April 1 this year was not an ordinary Sunday. That day, 17 local Kashmiri men died. Of them, 13 were armed local militants and four were civilians — killed when they rushed to the encounter sites to protest against military action.
The bloody Sunday was a reminder of the festering insurgency in Jammu and Kashmir; of the fact that the locals are once again leaving the comfort of their classrooms and disappearing into the mountains to train as militants in makeshift camps.
It was also a reminder that Kashmiris — women included — are rushing to encounter sites despite the danger of being killed in crossfire.
Kashmir is the biggest internal security challenge that successive state governments and the Centre have had to grapple with.
Prime Minister Narendra Modi promised to take Atal Bihari Vajpayee’s formula of Kashmiriyat, insaniyat and jamhooriyat forward, but peace remains a serious casualty.
Modi spent his first Diwali in flood-affected Srinagar in 2014 but that gesture is all but forgotten in the constant trail of death. Since the Peoples Democratic Party (PDP) and the Bharatiya Janata Party (BJP) joined hands to form a government in the state in 2015, the number of locals joining militancy has gone up with each passing year.
According to official data, while only 16 local militants were active in 2013, the number jumped to 53 in 2014. After Hizbul Mujahideen commander Burhan Wani became the poster boy of new techsavvy militants, the number went up to 66 in 2015, 88 in 2016 and it swelled to 124 in 2017.
Only recently, Junaid Sehrai, the son of Tehreek-e-Hurriyat chief, Ashraf Sehrai (touted as separatist SAS Geelani’s successor) joined the ranks of militants and surprised many. Junaid is a PhD scholar from Jamia Millia University in New Delhi and an MBA from Srinagar.
The death toll of civilians and the killing of militants saw a sharp spike after Wani was killed in July 2016. The unrest that engulfed the Valley left over 100 civilians dead and thousands wounded by pellet guns that became the leitmotif of the oppressive arm of the State.
The security forces, including the army, went on the back foot and operations against terrorists were stopped, especially in South Kashmir, which became the epicentre of the unrest.
In 2017, however, more than 200 militants were killed, according to police records. State police chief SP Vaid says the number is the highest in seven years. In 2010, 270 militants were killed.
Independent observers argue — perhaps correctly — that the Kashmir problem cannot be summed up by sheer numbers. “Data does not capture the depth and spread of the widespread alienation that lies at the core of the protests that have become a daily occurrence. Why is no one asking why Kashmir’s youth are pelting stones when they should be at work or in their classrooms?” asked an observer who asked not to be named.

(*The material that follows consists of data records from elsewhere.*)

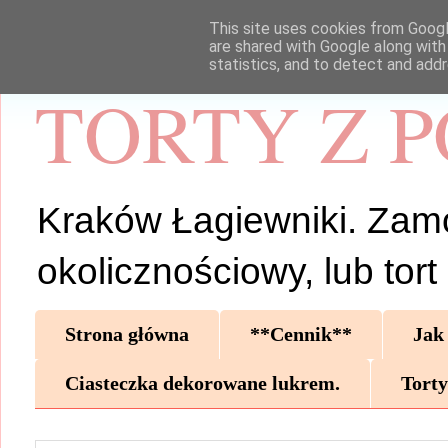
This site uses cookies from Google
are shared with Google along with
statistics, and to detect and add
TORTY Z 
Kraków Łagiewniki. Zamów 
okolicznościowy, lub tor
Strona główna
**Cennik**
Jak
Ciasteczka dekorowane lukrem.
Torty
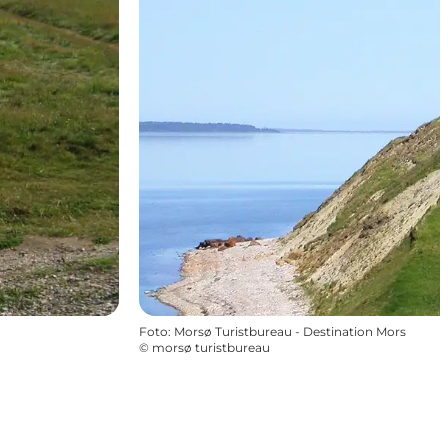
Foto
:
Morsø Turistbureau - Destination Mors
©
morsø turistbureau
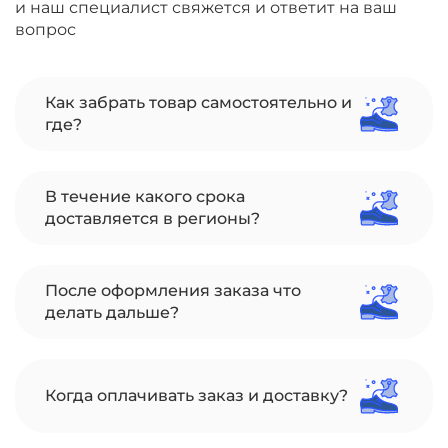
и наш специалист свяжется и ответит на ваш
вопрос
Как забрать товар самостоятельно и
где?
В течение какого срока
доставляется в регионы?
После оформления заказа что
делать дальше?
Когда оплачивать заказ и доставку?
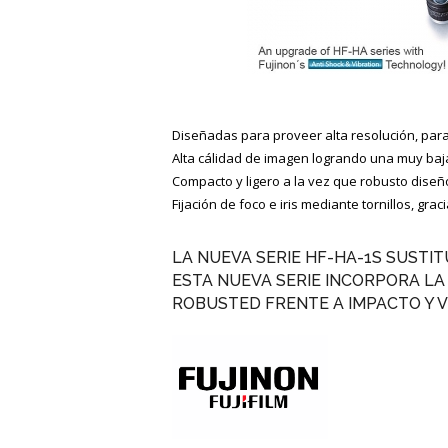
Diseñadas para proveer alta resolución, para
Alta cálidad de imagen logrando una muy baja
Compacto y ligero a la vez que robusto diseñ
Fijación de foco e iris mediante tornillos, gra
LA NUEVA SERIE HF-HA-1S SUSTIT
ESTA NUEVA SERIE INCORPORA L
ROBUSTED FRENTE A IMPACTO Y VI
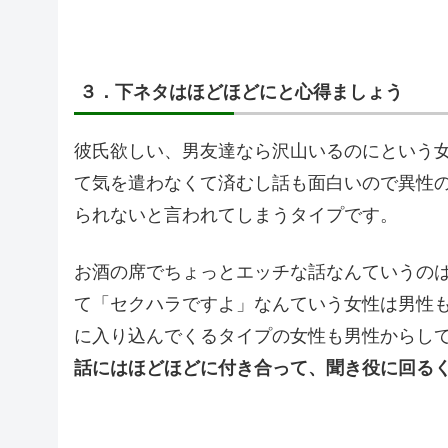
３．下ネタはほどほどにと心得ましょう
彼氏欲しい、男友達なら沢山いるのにという
て気を遣わなくて済むし話も面白いので異性
られないと言われてしまうタイプです。
お酒の席でちょっとエッチな話なんていうの
て「セクハラですよ」なんていう女性は男性
に入り込んでくるタイプの女性も男性からし
話にはほどほどに付き合って、聞き役に回る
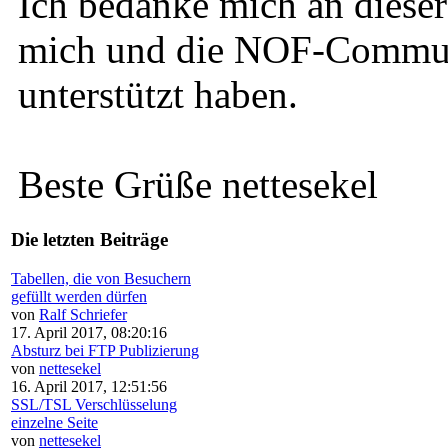
Ich bedanke mich an dieser 
mich und die NOF-Communi
unterstützt haben.
Beste Grüße nettesekel
Die letzten Beiträge
Tabellen, die von Besuchern
gefüllt werden dürfen
von
Ralf Schriefer
17. April 2017, 08:20:16
Absturz bei FTP Publizierung
von
nettesekel
16. April 2017, 12:51:56
SSL/TSL Verschlüsselung
einzelne Seite
von
nettesekel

Kashmir, in fact, has been hurtling from one crisis to another in the past four years that the PDP and the BJP have been alliance partners. The main opposition party, headed by former chief minister Omar Abdullah, has been arguing that the alliance has acted as a red flag. Experts argue that he may not be off the mark because his successor, Mehbooba Mufti, was the one who sought votes on the pretext of keeping the BJP out of the Valley.
It hasn’t helped that the two alliance partners are pulling in different directions. The recent rape and murder of an eight-year-old in Kathua in the Jammu region is the latest example of the uneasy relationship between the two. The BJP was finally forced to drop two of its ministers, who had joined a rally in support of the rape accused, but only after Mehbooba’s brother, Tasadduq Mufti — the state’s tourism minister — spoke up, using strong language.
In an interview to Indian Express, Tasadduq Mufti said: “We were supposed to be partners in rebuilding this place but, sad to admit this, due to the non-fulfilling of commitments, we have ended up being partners in a crime that an entire generation of Kashmiris might have to pay for with their blood.” Mehbooba herself has been seeking a political resolution and has called for a dialogue with Pakistan, but her pleas remain unheard.
The prime minister has reached out on occasion, but there is no sustained political process that has been set in motion to address the alienation.
The promise to make Kashmir a “paradise again” came on August 15 in 2017, a year after the Valley had seen one of its bloodiest summers. Addressing the nation from the ramparts of Red Fort, Modi said: “Na goli se, na gaali seh, baat bane gi gale lag ke.” Promising to embrace Kashmir, he said neither bullets nor brickbats would work.
“The problem is this government (at the Centre) lacks sincerity,” says Kashmir watcher and former bureaucrat Wajahat Habibullah.
He points to the fact that a lot of talking is done by the Army chief, who until recently, has argued against any dialogue process.
General Bipin Rawat had also commended an officer who tied a Kashmiri to the bonnet of a jeep to escape a stonethrowing crowd.
Some balm was sought to be applied when the National Democratic Alliance (NDA) government appointed former Intelligence Bureau director Dineshwar Sharma as an interlocutor to hold talks with all stakeholders. But not only has Sharma been boycotted by the separatists, even trade associations have refused to meet him.
On his recommendation, the Mufti government worked out an amnesty scheme for first-time stone-pelters, but that is only a small step in a place that has been in the grips of a persistent insurgency for three decades.
Mehbooba has been urging the prime minister, even at a meeting last week, to initiate a meaningful political process. But Habibullah says: “The lack of a policy is harming the state.” Till a clear policy is framed, Kashmir will continue to lurch from crisis to crisis.